- [Prompt]:
Copy each line below word for word and drop every image.

- [Recorded information]:
..............................
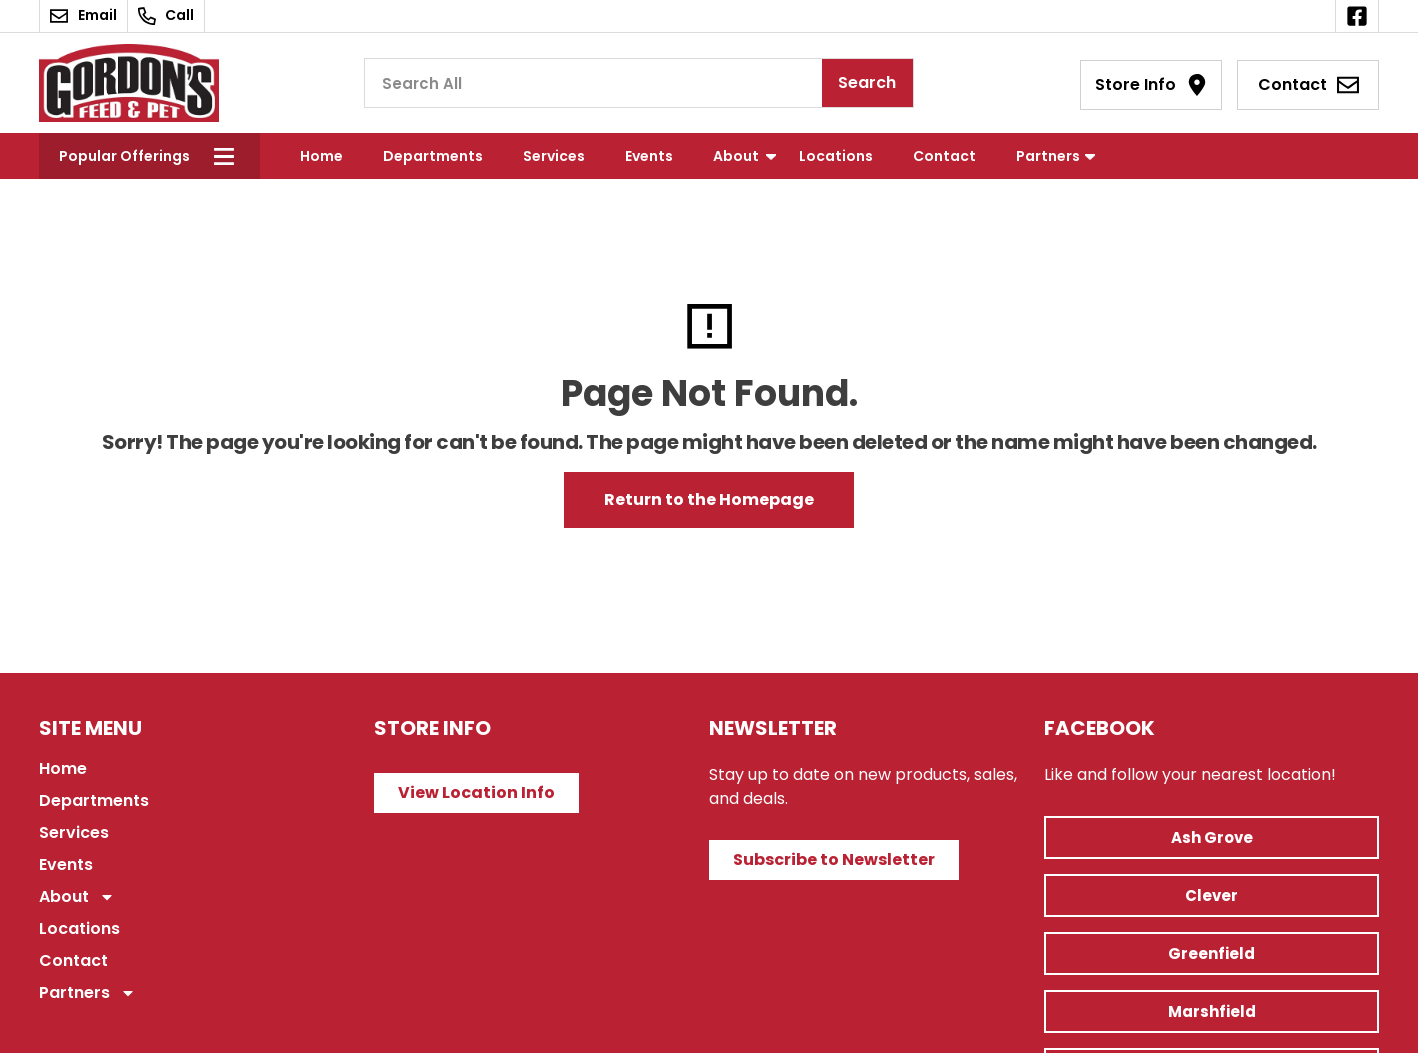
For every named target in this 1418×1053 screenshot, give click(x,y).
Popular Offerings (124, 156)
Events (649, 156)
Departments (433, 156)
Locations (836, 156)
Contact (944, 156)
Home (321, 156)
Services (554, 156)
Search (867, 82)
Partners (1048, 156)
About (736, 156)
..............................
- [Response to the exercise]:
For every named target in this 1418×1053 screenshot, give click(x,y).
Popular Offerings (124, 156)
Events (649, 156)
Departments (433, 156)
Locations (836, 156)
Contact (944, 156)
Home (321, 156)
Services (554, 156)
Search (867, 82)
Partners (1048, 156)
About (736, 156)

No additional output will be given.